Department of Public Health and Primary Care, Katholieke Universiteit Leuven, Leuven, Belgium
Research Foundation Flanders, Brussel, Belgium.
BMJ Open. 2021 Aug 17;11(8):e047576. doi: 10.1136/bmjopen-2020-047576.
To describe the discrimination and calibration of clinical prediction models, identify characteristics that contribute to better predictions and investigate predictors that are associated with unplanned hospital readmissions.
Systematic review and meta-analysis.
Medline, EMBASE, ICTPR (for study protocols) and Web of Science (for conference proceedings) were searched up to 25 August 2020.
Studies were eligible if they reported on (1) hospitalised adult patients with acute heart disease; (2) a clinical presentation of prediction models with c-statistic; (3) unplanned hospital readmission within 6 months.
Model discrimination for unplanned hospital readmission within 6 months measured using concordance (c) statistics and model calibration. Meta-regression and subgroup analyses were performed to investigate predefined sources of heterogeneity. Outcome measures from models reported in multiple independent cohorts and similarly defined risk predictors were pooled.
Sixty studies describing 81 models were included: 43 models were newly developed, and 38 were externally validated. Included populations were mainly patients with heart failure (HF) (n=29). The average age ranged between 56.5 and 84 years. The incidence of readmission ranged from 3% to 43%. Risk of bias (RoB) was high in almost all studies. The c-statistic was <0.7 in 72 models, between 0.7 and 0.8 in 16 models and >0.8 in 5 models. The study population, data source and number of predictors were significant moderators for the discrimination. Calibration was reported for 27 models. Only the GRACE (Global Registration of Acute Coronary Events) score had adequate discrimination in independent cohorts (0.78, 95% CI 0.63 to 0.86). Eighteen predictors were pooled.

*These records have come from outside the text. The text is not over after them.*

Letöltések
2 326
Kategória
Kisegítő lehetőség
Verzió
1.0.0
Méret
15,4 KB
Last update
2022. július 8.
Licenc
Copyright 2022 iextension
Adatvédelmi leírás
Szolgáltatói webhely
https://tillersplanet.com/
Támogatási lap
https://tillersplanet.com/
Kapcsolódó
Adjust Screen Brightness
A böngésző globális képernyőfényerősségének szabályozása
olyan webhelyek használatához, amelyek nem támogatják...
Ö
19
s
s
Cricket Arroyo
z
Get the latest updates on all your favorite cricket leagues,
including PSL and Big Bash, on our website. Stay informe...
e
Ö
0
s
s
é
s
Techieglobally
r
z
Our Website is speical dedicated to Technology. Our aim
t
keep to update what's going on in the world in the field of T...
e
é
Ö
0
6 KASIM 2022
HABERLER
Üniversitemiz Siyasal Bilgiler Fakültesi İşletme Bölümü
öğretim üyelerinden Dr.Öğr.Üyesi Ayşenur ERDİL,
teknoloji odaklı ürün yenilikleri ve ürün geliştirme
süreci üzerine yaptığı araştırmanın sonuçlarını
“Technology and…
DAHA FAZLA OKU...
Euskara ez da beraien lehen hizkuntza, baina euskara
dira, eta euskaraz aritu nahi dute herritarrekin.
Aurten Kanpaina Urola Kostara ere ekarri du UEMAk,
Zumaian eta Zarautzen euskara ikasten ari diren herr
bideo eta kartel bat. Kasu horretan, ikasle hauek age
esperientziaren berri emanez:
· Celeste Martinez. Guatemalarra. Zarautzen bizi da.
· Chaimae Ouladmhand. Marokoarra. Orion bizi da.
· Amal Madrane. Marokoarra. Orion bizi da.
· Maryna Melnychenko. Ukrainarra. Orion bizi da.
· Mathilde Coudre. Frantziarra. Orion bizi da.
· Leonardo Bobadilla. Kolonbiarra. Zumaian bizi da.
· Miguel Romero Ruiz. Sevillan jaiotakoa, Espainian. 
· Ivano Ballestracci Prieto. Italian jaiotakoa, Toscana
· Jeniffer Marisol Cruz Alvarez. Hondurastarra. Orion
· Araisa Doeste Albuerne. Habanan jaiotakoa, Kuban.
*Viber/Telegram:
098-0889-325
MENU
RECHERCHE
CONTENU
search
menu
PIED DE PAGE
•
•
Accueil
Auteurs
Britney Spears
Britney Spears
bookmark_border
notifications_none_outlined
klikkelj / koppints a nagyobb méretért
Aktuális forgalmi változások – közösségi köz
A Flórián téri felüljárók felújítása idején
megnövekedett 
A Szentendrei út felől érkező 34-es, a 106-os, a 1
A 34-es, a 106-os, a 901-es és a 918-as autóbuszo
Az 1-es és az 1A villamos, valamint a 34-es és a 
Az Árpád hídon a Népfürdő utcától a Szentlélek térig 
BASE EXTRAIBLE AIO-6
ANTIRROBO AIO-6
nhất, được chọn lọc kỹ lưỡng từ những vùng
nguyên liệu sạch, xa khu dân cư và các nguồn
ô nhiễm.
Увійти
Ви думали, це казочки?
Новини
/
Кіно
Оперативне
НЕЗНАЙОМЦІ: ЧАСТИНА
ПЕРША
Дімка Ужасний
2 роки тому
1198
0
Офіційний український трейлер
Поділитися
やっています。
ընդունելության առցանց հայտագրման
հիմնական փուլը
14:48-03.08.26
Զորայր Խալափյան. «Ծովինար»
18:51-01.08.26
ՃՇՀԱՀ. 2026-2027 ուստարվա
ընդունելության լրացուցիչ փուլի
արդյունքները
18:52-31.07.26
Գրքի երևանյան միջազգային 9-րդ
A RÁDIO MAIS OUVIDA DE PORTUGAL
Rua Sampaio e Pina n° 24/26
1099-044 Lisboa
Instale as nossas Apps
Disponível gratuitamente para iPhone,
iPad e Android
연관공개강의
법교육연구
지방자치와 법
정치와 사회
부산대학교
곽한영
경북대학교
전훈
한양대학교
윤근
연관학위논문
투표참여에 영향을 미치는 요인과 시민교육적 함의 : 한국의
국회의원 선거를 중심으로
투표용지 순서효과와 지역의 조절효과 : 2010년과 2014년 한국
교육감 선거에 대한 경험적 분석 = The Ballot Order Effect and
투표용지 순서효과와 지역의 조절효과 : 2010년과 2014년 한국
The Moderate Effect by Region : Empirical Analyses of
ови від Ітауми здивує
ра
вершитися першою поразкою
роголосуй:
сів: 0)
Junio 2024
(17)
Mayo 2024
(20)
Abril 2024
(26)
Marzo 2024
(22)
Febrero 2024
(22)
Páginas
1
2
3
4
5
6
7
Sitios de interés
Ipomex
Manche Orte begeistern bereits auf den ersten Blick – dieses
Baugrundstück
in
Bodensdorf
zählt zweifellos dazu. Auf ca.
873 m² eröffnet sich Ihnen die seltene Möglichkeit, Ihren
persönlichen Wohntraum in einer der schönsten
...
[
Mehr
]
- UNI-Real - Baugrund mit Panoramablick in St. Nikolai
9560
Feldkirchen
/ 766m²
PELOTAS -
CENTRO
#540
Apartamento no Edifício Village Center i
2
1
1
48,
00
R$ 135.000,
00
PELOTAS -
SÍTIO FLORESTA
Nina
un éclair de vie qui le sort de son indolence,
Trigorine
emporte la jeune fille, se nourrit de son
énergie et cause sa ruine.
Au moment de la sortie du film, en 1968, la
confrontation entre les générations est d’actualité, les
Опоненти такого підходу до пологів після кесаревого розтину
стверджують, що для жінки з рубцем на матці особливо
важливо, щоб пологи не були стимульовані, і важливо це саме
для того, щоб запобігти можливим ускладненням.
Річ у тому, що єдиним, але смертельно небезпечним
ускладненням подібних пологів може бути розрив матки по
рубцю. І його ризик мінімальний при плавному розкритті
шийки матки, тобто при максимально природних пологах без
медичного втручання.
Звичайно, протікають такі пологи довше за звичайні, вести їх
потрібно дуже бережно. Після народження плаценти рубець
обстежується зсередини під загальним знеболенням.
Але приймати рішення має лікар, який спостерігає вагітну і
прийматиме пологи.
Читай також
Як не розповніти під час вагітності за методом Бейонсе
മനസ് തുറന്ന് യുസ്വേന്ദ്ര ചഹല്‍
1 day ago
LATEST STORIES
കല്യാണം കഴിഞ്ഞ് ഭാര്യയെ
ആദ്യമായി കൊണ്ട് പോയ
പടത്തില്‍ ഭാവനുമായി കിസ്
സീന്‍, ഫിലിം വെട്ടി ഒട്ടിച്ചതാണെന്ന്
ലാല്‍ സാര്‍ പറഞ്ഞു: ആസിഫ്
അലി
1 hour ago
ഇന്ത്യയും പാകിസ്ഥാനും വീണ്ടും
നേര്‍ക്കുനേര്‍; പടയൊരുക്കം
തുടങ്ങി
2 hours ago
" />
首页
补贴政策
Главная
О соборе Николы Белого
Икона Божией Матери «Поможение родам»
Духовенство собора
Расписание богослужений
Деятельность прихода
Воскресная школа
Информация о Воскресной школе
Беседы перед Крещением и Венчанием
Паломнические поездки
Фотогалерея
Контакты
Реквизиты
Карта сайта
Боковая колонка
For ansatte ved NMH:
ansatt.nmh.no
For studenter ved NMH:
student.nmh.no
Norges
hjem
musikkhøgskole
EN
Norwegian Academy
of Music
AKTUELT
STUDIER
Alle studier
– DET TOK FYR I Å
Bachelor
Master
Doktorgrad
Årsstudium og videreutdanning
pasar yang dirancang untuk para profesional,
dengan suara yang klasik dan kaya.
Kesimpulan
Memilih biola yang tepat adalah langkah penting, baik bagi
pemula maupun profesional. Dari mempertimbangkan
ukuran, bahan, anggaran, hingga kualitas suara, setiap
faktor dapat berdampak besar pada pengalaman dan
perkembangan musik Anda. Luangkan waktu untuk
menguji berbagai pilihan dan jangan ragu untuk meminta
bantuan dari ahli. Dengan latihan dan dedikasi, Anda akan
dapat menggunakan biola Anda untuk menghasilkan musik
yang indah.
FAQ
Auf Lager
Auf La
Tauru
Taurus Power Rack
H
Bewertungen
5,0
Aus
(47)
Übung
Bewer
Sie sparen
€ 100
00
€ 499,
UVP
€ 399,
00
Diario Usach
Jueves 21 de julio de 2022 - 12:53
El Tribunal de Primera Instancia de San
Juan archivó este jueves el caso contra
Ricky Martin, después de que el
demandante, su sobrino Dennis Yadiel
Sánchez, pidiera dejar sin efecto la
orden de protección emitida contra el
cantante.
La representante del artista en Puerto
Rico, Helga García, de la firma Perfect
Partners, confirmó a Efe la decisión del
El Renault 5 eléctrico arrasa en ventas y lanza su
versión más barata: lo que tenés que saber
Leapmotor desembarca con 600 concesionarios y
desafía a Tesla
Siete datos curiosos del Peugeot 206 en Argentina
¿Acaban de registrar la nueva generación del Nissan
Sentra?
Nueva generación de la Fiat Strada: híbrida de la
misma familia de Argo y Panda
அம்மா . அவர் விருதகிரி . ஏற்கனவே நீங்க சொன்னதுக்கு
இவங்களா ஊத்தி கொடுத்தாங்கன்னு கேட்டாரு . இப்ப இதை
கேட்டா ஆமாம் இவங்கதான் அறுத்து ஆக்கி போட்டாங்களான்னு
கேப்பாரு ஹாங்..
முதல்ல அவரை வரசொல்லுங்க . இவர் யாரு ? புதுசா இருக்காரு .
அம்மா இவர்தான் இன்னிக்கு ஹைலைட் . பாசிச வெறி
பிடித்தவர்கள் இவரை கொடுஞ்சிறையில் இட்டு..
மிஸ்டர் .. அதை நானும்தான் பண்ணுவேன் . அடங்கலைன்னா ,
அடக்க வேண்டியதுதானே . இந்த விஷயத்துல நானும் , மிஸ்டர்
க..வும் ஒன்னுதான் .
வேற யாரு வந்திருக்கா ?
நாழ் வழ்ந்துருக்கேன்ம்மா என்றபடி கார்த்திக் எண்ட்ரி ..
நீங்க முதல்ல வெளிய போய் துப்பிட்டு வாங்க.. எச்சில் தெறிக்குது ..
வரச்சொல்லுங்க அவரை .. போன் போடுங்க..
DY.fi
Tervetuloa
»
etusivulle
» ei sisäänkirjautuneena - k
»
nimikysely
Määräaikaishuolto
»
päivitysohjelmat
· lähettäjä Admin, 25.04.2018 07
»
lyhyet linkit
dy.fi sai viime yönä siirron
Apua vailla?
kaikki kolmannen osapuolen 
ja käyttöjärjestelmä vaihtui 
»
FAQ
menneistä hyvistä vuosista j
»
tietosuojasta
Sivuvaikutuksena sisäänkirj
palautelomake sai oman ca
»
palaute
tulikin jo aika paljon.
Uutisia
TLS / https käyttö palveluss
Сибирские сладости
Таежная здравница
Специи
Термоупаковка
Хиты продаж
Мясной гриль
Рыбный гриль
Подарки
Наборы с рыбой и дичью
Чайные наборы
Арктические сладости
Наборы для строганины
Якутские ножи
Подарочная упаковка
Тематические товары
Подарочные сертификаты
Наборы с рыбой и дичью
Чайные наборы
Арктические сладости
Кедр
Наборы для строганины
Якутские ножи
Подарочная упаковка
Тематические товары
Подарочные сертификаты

Some promising models require updating and validation before use in clinical practice. The lack of independent validation studies, high RoB and low consistency in measured predictors limit their applicability.
CRD42020159839.
描述临床预测模型的区分度和校准度,确定有助于提高预测效果的特征,并研究与非计划性住院再入院相关的预测因素。
系统评价和荟萃分析。
截至 2020 年 8 月 25 日,检索了 Medline、EMBASE、ICTPR(用于研究方案)和 Web of Science(用于会议论文集)。
如果研究报告了(1)患有急性心脏疾病的住院成年患者;(2)预测模型的临床表现与 C 统计量;(3)6 个月内非计划性住院再入院,则符合纳入标准。
使用一致性(c)统计量测量 6 个月内非计划性住院再入院的模型区分度和模型校准度。进行了荟萃回归和亚组分析,以研究预定的异质性来源。从多个独立队列报告的模型和类似定义的风险预测因素中汇总了结果指标。
共纳入了 60 项描述 81 个模型的研究:43 个模型是新开发的,38 个是外部验证的。纳入的人群主要是心力衰竭(HF)患者(n=29)。平均年龄在 56.5 岁至 84 岁之间。再入院率从 3%到 43%不等。几乎所有研究的偏倚风险(RoB)都很高。72 个模型的 C 统计量<0.7,16 个模型的 C 统计量在 0.7 和 0.8 之间,5 个模型的 C 统计量>0.8。研究人群、数据来源和预测因素数量是区分度的显著调节因素。27 个模型报告了校准情况。只有 GRACE(全球急性冠状动脉事件注册)评分在独立队列中具有良好的区分度(0.78,95%CI 0.63 至 0.86)。汇总了 18 个预测因素。
一些有前途的模型需要更新和验证,然后才能在临床实践中使用。缺乏独立验证研究、高 RoB 和测量预测因素的一致性低限制了它们的适用性。
PROSPERO 注册号:CRD42020159839。